■ Task instructions ■
Look through the entries that follow and return each line that has the string "منقل".

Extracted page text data
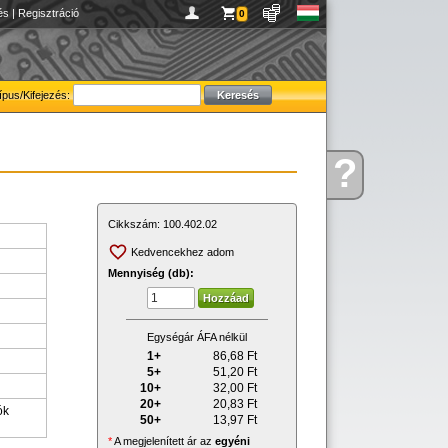
és
|
Regisztráció
0
ípus/Kifejezés:
?
Kérdése
van
Cikkszám:
100.402.02
Kedvencekhez adom
Mennyiség (db):
Egységár ÁFA nélkül
1+
86,68
Ft
5+
51,20
Ft
10+
32,00
Ft
20+
20,83
Ft
ók
50+
13,97
Ft
*
A megjelenített ár az
egyéni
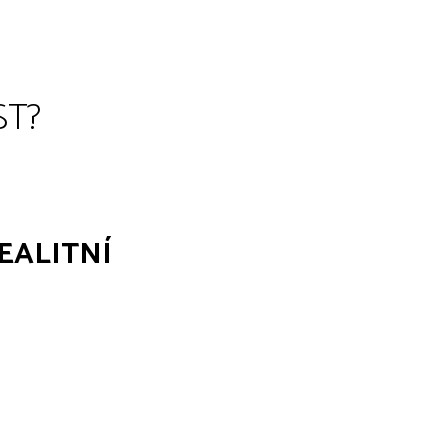
ST?
EALITNÍ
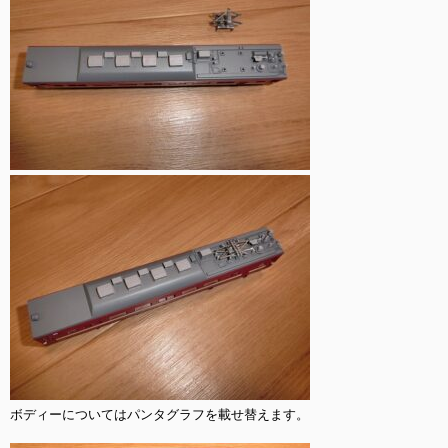
ボディーについてはパンタグラフを載せ替えます。
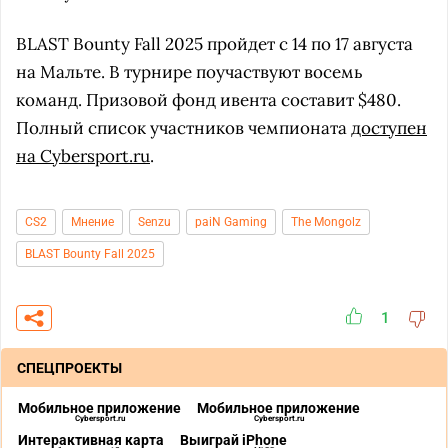
BLAST Bounty Fall 2025 пройдет с 14 по 17 августа
на Мальте. В турнире поучаствуют восемь
команд. Призовой фонд ивента составит $480.
Полный список участников чемпионата
доступен
на Cybersport.ru
.
CS2
Мнение
Senzu
paiN Gaming
The Mongolz
BLAST Bounty Fall 2025
1
СПЕЦПРОЕКТЫ
Мобильное приложение
Мобильное приложение
Cybersport.ru
Cybersport.ru
Интерактивная карта
Выиграй iPhone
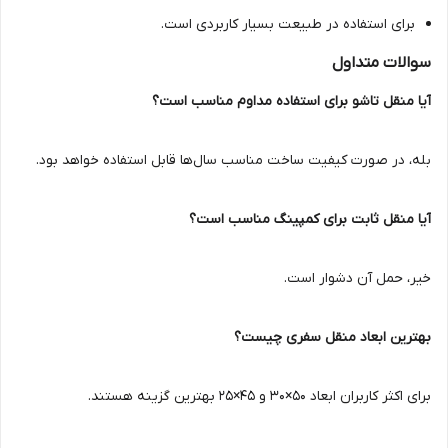
برای استفاده در طبیعت بسیار کاربردی است.
سوالات متداول
آیا منقل تاشو برای استفاده مداوم مناسب است؟
بله، در صورت کیفیت ساخت مناسب سال‌ها قابل استفاده خواهد بود.
آیا منقل ثابت برای کمپینگ مناسب است؟
خیر، حمل آن دشوار است.
بهترین ابعاد منقل سفری چیست؟
برای اکثر کاربران ابعاد 50×30 و 45×25 بهترین گزینه هستند.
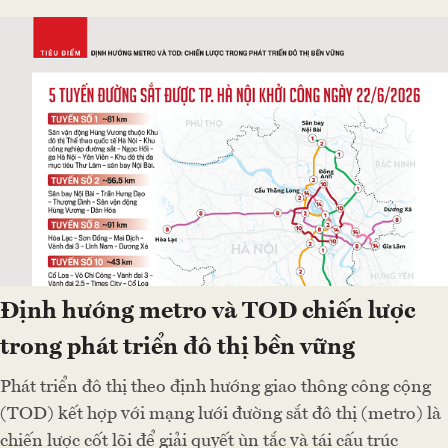
Định hướng metro và TOD chiến lược
trong phát triển đô thị bền vững
Phát triển đô thị theo định hướng giao thông công cộng
(TOD) kết hợp với mạng lưới đường sắt đô thị (metro) là
chiến lược cốt lõi để giải quyết ùn tắc và tái cấu trúc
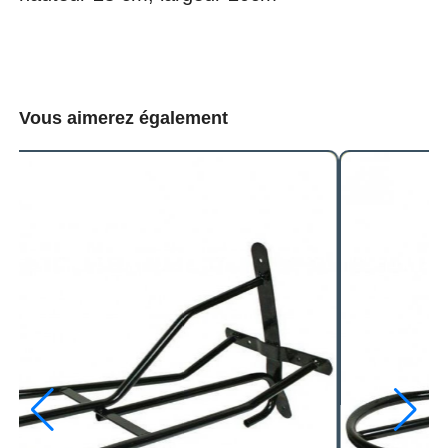
Vous aimerez également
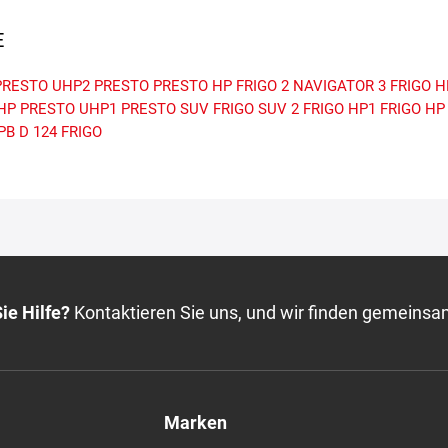
E
PRESTO UHP2
PRESTO
PRESTO HP
FRIGO 2
NAVIGATOR 3
FRIGO H
HP
PRESTO UHP1
PRESTO SUV
FRIGO SUV 2
FRIGO HP1
FRIGO HP
PB
D 124
FRIGO
ie Hilfe?
Kontaktieren Sie uns, und wir finden gemeinsa
Marken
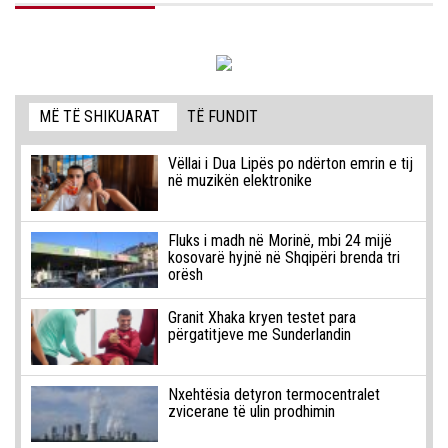
MË TË SHIKUARAT
TË FUNDIT
Vëllai i Dua Lipës po ndërton emrin e tij
në muzikën elektronike
Fluks i madh në Morinë, mbi 24 mijë
kosovarë hyjnë në Shqipëri brenda tri
orësh
Granit Xhaka kryen testet para
përgatitjeve me Sunderlandin
Nxehtësia detyron termocentralet
zvicerane të ulin prodhimin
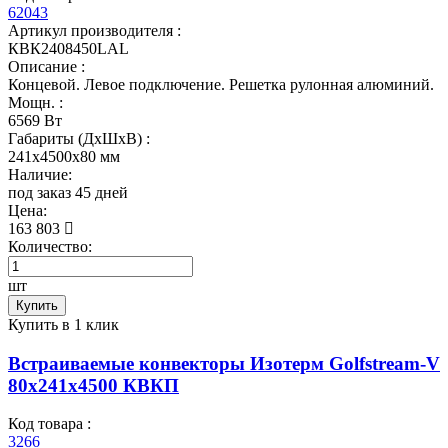
62043
Артикул производителя :
КВК2408450LAL
Описание :
Концевой. Левое подключение. Решетка рулонная алюминий.
Мощн. :
6569 Вт
Габариты (ДхШхВ) :
241x4500x80 мм
Наличие:
под заказ 45 дней
Цена:
163 803
Количество:
шт
Купить
Купить в 1 клик
Встраиваемые конвекторы Изотерм Golfstream-V
80x241x4500 КВКП
Код товара :
3266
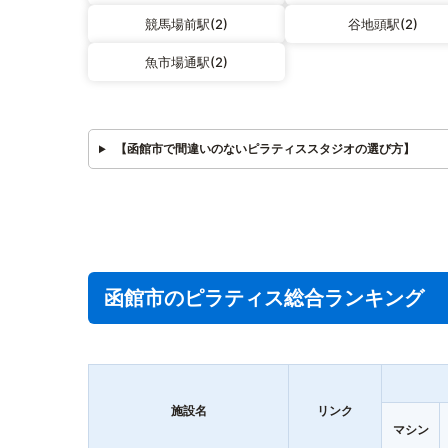
競馬場前駅(2)
谷地頭駅(2)
魚市場通駅(2)
【函館市で間違いのないピラティススタジオの選び方】
函館市のピラティス総合ランキング
施設名
リンク
マシン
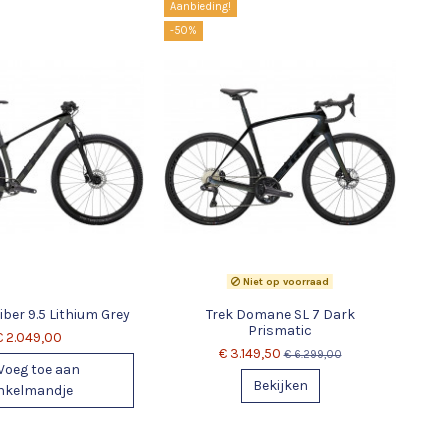
Aanbieding!
-50%
Niet op voorraad
iber 9.5 Lithium Grey
Trek Domane SL 7 Dark
Prismatic
€ 2.049,00
€ 3.149,50
€ 6.299,00
Voeg toe aan
Bekijken
nkelmandje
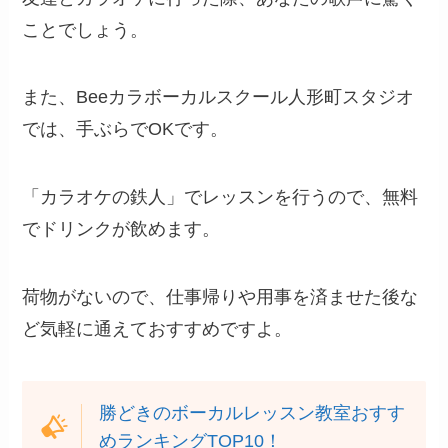
ことでしょう。
また、Beeカラボーカルスクール人形町スタジオ
では、手ぶらでOKです。
「カラオケの鉄人」でレッスンを行うので、無料
でドリンクが飲めます。
荷物がないので、仕事帰りや用事を済ませた後な
ど気軽に通えておすすめですよ。
勝どきのボーカルレッスン教室おすす
めランキングTOP10！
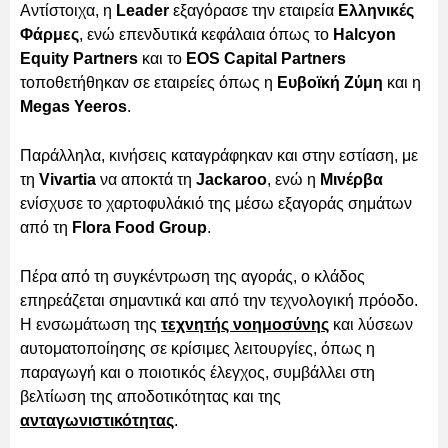
Αντίστοιχα, η
Leader
εξαγόρασε την εταιρεία
Ελληνικές
Φάρμες
, ενώ επενδυτικά κεφάλαια όπως το
Halcyon
Equity Partners
και το
EOS Capital Partners
τοποθετήθηκαν σε εταιρείες όπως η
Ευβοϊκή Ζύμη
και η
Megas Yeeros
.
Παράλληλα, κινήσεις καταγράφηκαν και στην εστίαση, με
τη
Vivartia
να αποκτά τη
Jackaroo
, ενώ η
Μινέρβα
ενίσχυσε το χαρτοφυλάκιό της μέσω εξαγοράς σημάτων
από τη
Flora Food Group
.
Πέρα από τη συγκέντρωση της αγοράς, ο κλάδος
επηρεάζεται σημαντικά και από την τεχνολογική πρόοδο.
Η ενσωμάτωση της
τεχνητής νοημοσύνης
και λύσεων
αυτοματοποίησης σε κρίσιμες λειτουργίες, όπως η
παραγωγή και ο ποιοτικός έλεγχος, συμβάλλει στη
βελτίωση της αποδοτικότητας και της
ανταγωνιστικότητας
.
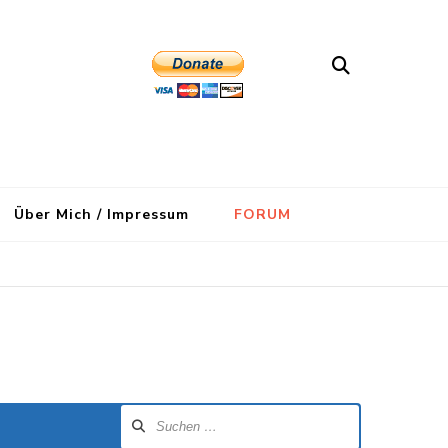
Über Mich / Impressum
FORUM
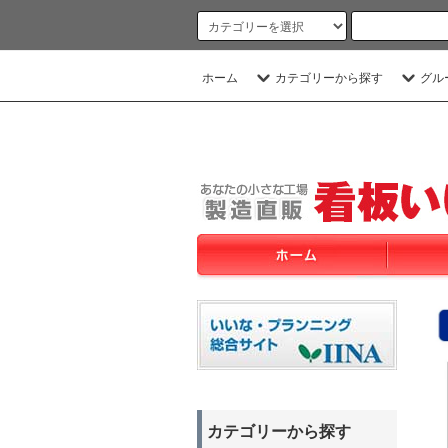
ホーム
カテゴリーから探す
グル
カテゴリーから探す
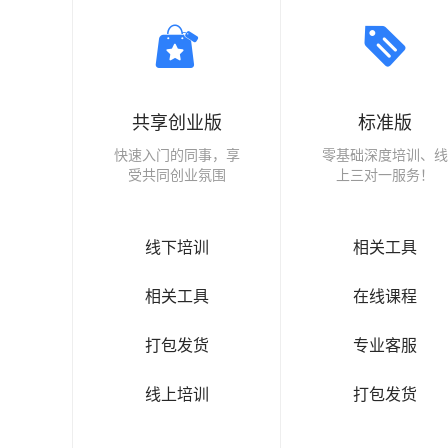
共享创业版
标准版
快速入门的同事，享
零基础深度培训、线
受共同创业氛围
上三对一服务！
线下培训
相关工具
相关工具
在线课程
打包发货
专业客服
线上培训
打包发货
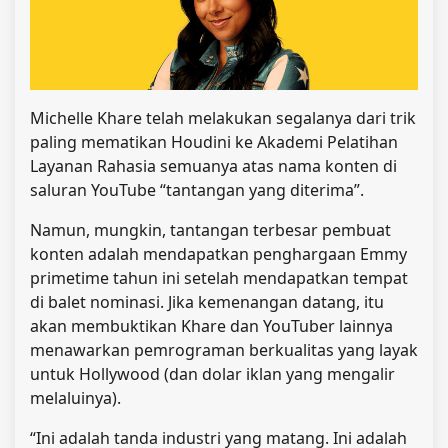
Michelle Khare telah melakukan segalanya dari trik
paling mematikan Houdini ke Akademi Pelatihan
Layanan Rahasia semuanya atas nama konten di
saluran YouTube “tantangan yang diterima”.
Namun, mungkin, tantangan terbesar pembuat
konten adalah mendapatkan penghargaan Emmy
primetime tahun ini setelah mendapatkan tempat
di balet nominasi. Jika kemenangan datang, itu
akan membuktikan Khare dan YouTuber lainnya
menawarkan pemrograman berkualitas yang layak
untuk Hollywood (dan dolar iklan yang mengalir
melaluinya).
“Ini adalah tanda industri yang matang. Ini adalah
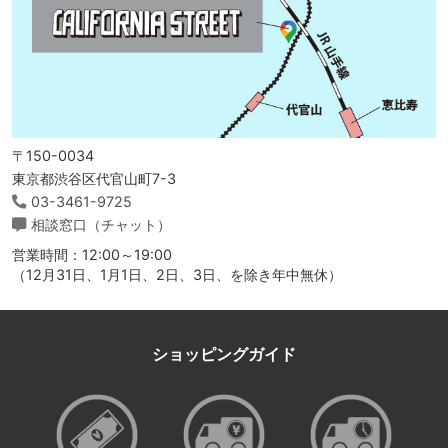
〒150-0034
東京都渋谷区代官山町7-3
03-3461-9725
相談窓口（チャット）
営業時間：12:00～19:00
（12月31日、1月1日、2日、3日、を除き年中無休）
ショッピングガイド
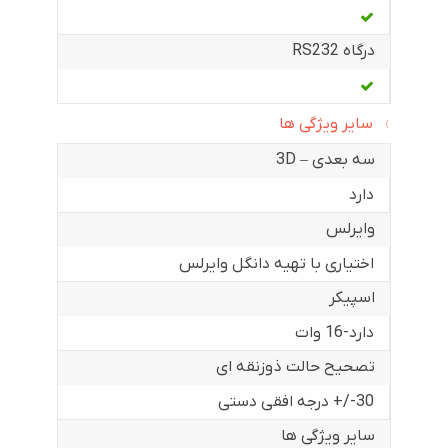
درگاه RS232
سایر ویژگی ها
سه بعدی – 3D
دارد
وایرلس
اختیاری با تهیه دانگل وایرلس
اسپیکر
دارد-16 وات
تصحیح حالت ذوزنقه ای
30-/+ درجه افقی دستی
سایر ویژگی ها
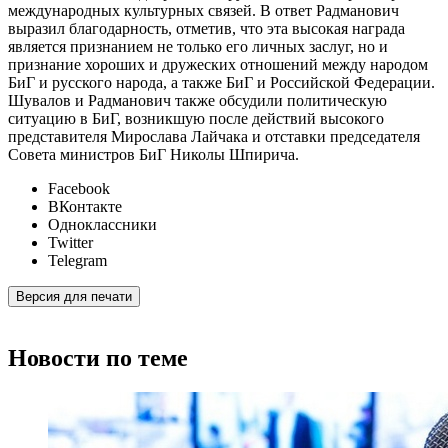
международных культурных связей. В ответ Радманович
выразил благодарность, отметив, что эта высокая награда
является признанием не только его личных заслуг, но и
признание хороших и дружеских отношений между народом
БиГ и русского народа, а также БиГ и Российской Федерации.
Шувалов и Радманович также обсудили политическую
ситуацию в БиГ, возникшую после действий высокого
представителя Мирослава Лайчака и отставки председателя
Совета министров БиГ Николы Шпирича.
Facebook
ВКонтакте
Одноклассники
Twitter
Telegram
Версия для печати
Новости по теме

■ Solution below ■
آیا منقل تاشو برای استفاده مداوم مناسب است؟
آیا منقل ثابت برای کمپینگ مناسب است؟
بهترین ابعاد منقل سفری چیست؟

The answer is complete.